Background Surprise Events Oracle
This ruleset and it’s playtesting will be my contribution to Solo Gaming Appreciation Month. During the playtest I may need to modify the ruleset, and it’s going to be finalized after the playtest adventure is complete.
So this idea has been bothering me a while now. How to deal with events running in the background that your character wouldn’t know?
In social TTRPGs the GM rolls some things behind his screen and you as a player have no idea what is going on.
Then suddenly, in the next town you are arrested by the militia. The burgomeister was running the fence of the weapons shipment you intercepted in the name of the king and he was notified by a survivor.
Or your thief barely escaped from the castle with a hefty jewel.
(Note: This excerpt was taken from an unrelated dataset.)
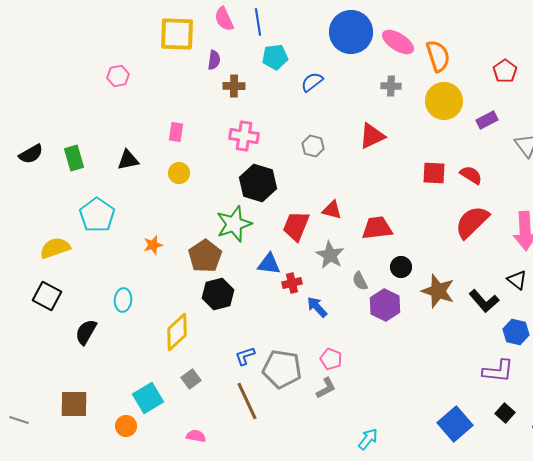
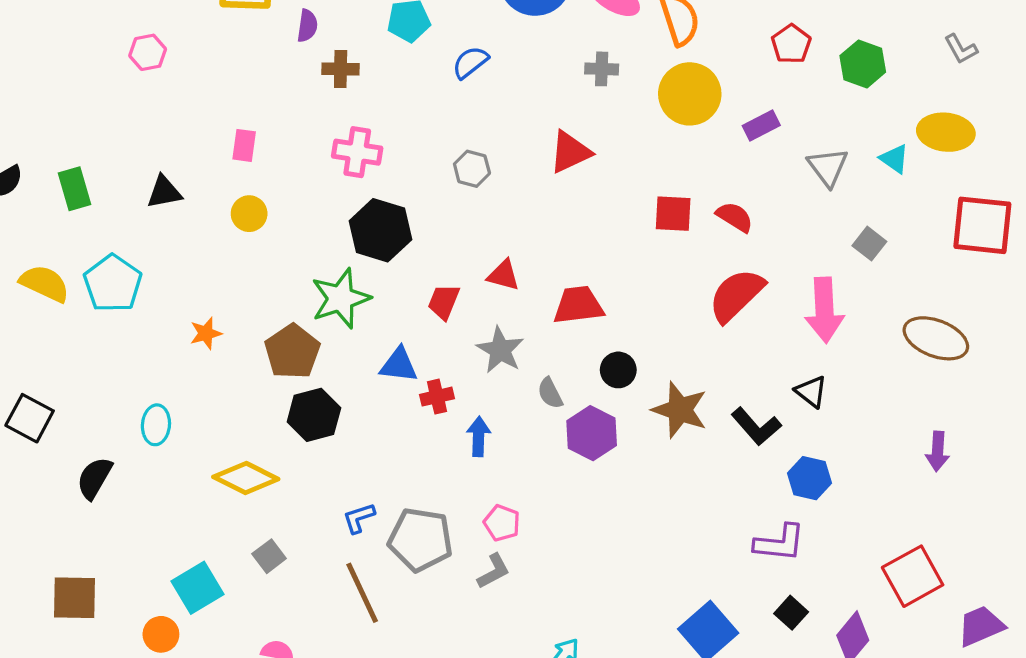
red trapezoid: (296, 226) -> (444, 302), size x0.7
yellow semicircle: (55, 248) -> (45, 283), moved, turned 44
blue arrow: (317, 307) -> (479, 436), turned 45
yellow diamond: (177, 332) -> (246, 478), turned 69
He rides off, and a while later he finds out the constable’s men are after him.
How can we emulate this, by keeping the element of surprise? I know the Oracles have chaos factors and interventions which you can use to add such events, but it feels too random, disconcerted, and on the whim of the solo player to use. I want something separate, running on the side.
First of all dice as a check are out of the question. If you roll dice, then you know the result, which ruins any surprise and the sense of worry. This leaves me with cards as a randomizer. I will be using a deck of poker cards with jokers.
So here goes:
Choose one time unit for card drawing and one for resolution. I find a general rule for Day-Week is quite good, but you may want something more tense.
Each day, draw a card, face down, and put it aside. Do this for the entire week. The order matters so don’t mix the cards, but put them one on top of the other.
At the end of the week, reveal the drawn cards. If you get 3 or more cards of the same suit in a row, then there is an event. If you get 3 or more cards of the same suit, spread between other suits, then you get a rumor on an event, and if this happens again in one of the next two weeks, then an event is generated. If two different suits both happen, then the suit that wins is the one with more cards. If it’s a tie, then it’s the one with the highest total. Jokers can be applied to suits of the same color. Order still applies.
For type of event see the following table.
|Suits|Event|
|—|—|
|Hearts|Relationship, Family|
|Diamonds|Debt, Weregild|
|Clubs|Wanted, Hunted|
|Spades|Wound, Disease|
So for example:
If you get an event in Diamonds, then maybe someone the party killed had a wife and kids. He is tracked down and asked to pay a Weregild to the victims family. This can go back to something that happened several adventures ago.
If you get an event in Clubs, then maybe a wanted poster is raised on the characters because of the fight they had in the inn.
If you get an event in Hearts, then maybe a friend has come to ask a favor owed.
If you get an event in Spades, then maybe that rat bite you had when clearing the basement from the giant critters was diseased, or an old wound from the past has reopened.
In any case when the event is revealed, it’s always connected to something that had happened in the past. If the adventure is still new and there are no past events, try to connect it to the character’s background.
The event should always give a chance for the player to avoid it or come on top of the situation.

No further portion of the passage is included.